With Skin Cancer Awareness Month wrapping up and the start of summer just kicking off, it's important to know how to protect yourself in the sun and break down some of the myths regarding sunscreen and how you can get skin cancer.

"I've had a couple of bumps like on my nose that I've been concerned about, so I always make sure I always put the Coppertone 50," says vacationer Ryan Dean.

Whether it be the lowest level -- basal cell carcinoma -- to the most dangerous -- malignant melanoma -- experts say prevention starts at an early age. "Sun exposure is cumulative. We bank sun exposure, almost like a bank account.
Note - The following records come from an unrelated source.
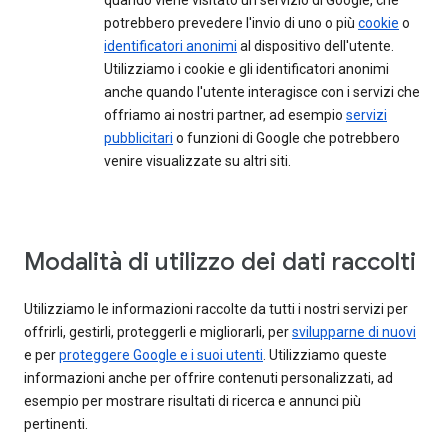
quando viene visitato un servizio di Google, che
potrebbero prevedere l'invio di uno o più
cookie
o
identificatori anonimi
al dispositivo dell'utente.
Utilizziamo i cookie e gli identificatori anonimi
anche quando l'utente interagisce con i servizi che
offriamo ai nostri partner, ad esempio
servizi
pubblicitari
o funzioni di Google che potrebbero
venire visualizzate su altri siti.
Modalità di utilizzo dei dati raccolti
Utilizziamo le informazioni raccolte da tutti i nostri servizi per
offrirli, gestirli, proteggerli e migliorarli, per
svilupparne di nuovi
e per
proteggere Google e i suoi utenti
. Utilizziamo queste
informazioni anche per offrire contenuti personalizzati, ad
esempio per mostrare risultati di ricerca e annunci più
pertinenti.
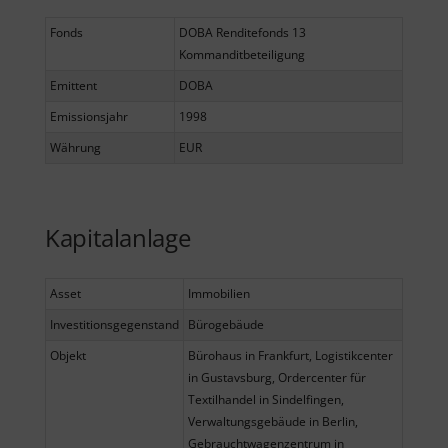
Fonds
DOBA Renditefonds 13
Kommanditbeteiligung
Emittent
DOBA
Emissionsjahr
1998
Währung
EUR
Kapitalanlage
Asset
Immobilien
Investitionsgegenstand
Bürogebäude
Objekt
Bürohaus in Frankfurt, Logistikcenter
in Gustavsburg, Ordercenter für
Textilhandel in Sindelfingen,
Verwaltungsgebäude in Berlin,
Gebrauchtwagenzentrum in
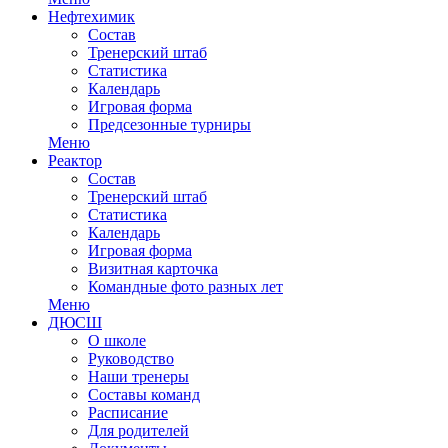
Нефтехимик
Состав
Тренерский штаб
Статистика
Календарь
Игровая форма
Предсезонные турниры
Меню
Реактор
Состав
Тренерский штаб
Статистика
Календарь
Игровая форма
Визитная карточка
Командные фото разных лет
Меню
ДЮСШ
О школе
Руководство
Наши тренеры
Составы команд
Расписание
Для родителей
What you're doing in your teenage years, your 20's your 30's, is you’re banking the damage and then when you get older it comes out," says dermatologist Dr. Elizabeth F. Callahan.
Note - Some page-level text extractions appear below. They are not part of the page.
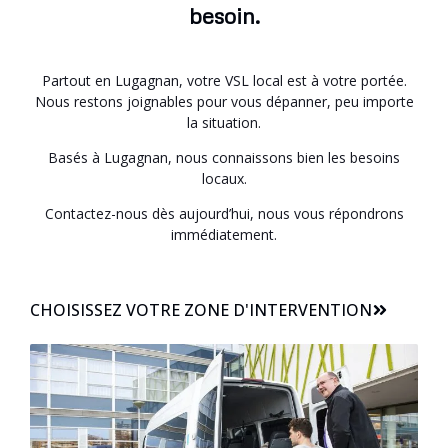
besoin.
Partout en Lugagnan, votre VSL local est à votre portée.
Nous restons joignables pour vous dépanner, peu importe
la situation.
Basés à Lugagnan, nous connaissons bien les besoins
locaux.
Contactez-nous dès aujourd’hui, nous vous répondrons
immédiatement.
CHOISISSEZ VOTRE ZONE D'INTERVENTION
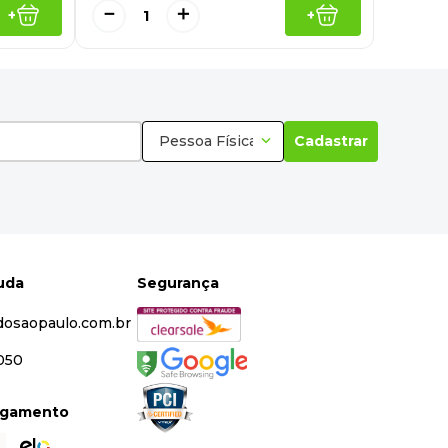
－
＋
+
+
Pessoa Física
Cadastrar
juda
Segurança
dosaopaulo.com.br
5050
agamento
One beachgoer understands that all too well. As a teen, she thought she was invincible when it came to tanning. "I spent 6 years of my life going tanning every day, and I haven't tanned in 6 years. I refuse to go to a tanning bed. I know the damage has already been done," says Casey Dean.

Dermatologists say you should check yourself monthly for signs of skin cancer; just follow the A-B-C-D-E's.
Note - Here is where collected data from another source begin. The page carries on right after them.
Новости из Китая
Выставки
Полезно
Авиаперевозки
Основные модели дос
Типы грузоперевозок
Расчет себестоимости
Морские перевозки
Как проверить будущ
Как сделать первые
"You want to look for asymmetry; one half not equal in the other. You want to look for irregular borders; that's what B stands for. 'C' for irregular colors; white and black. 'D' for diameter; something getting bigger. And the final one really, 'E'; you want to think about that -- something that's evolving. You had a very small spot, but every month it gets bigger and it gets more irregular," says Dr. Callahan.

Application is key; if not applied correctly, even an SPF of 50 could be ineffective. "The biggest mistake I see is that people don't put enough on. They trust the SPF number."

Vacationers tell ABC 7 they've learned the hard way from other family members who had skin cancer. "Because my mom had skin cancer and I don't want to get it," says Debra Becker.

As you make your way to the beach or the pool this summer, or even going outside for just a short amount of time, dermatologists say to apply at least 20 minutes before sun exposure and re-apply every 2 hours.

Dermatologist ABC 7 spoke to recommend sunscreens that are more mineral based, with titanium dioxide or zinc oxide; at least a 30 SPF with UVA & UVB protection.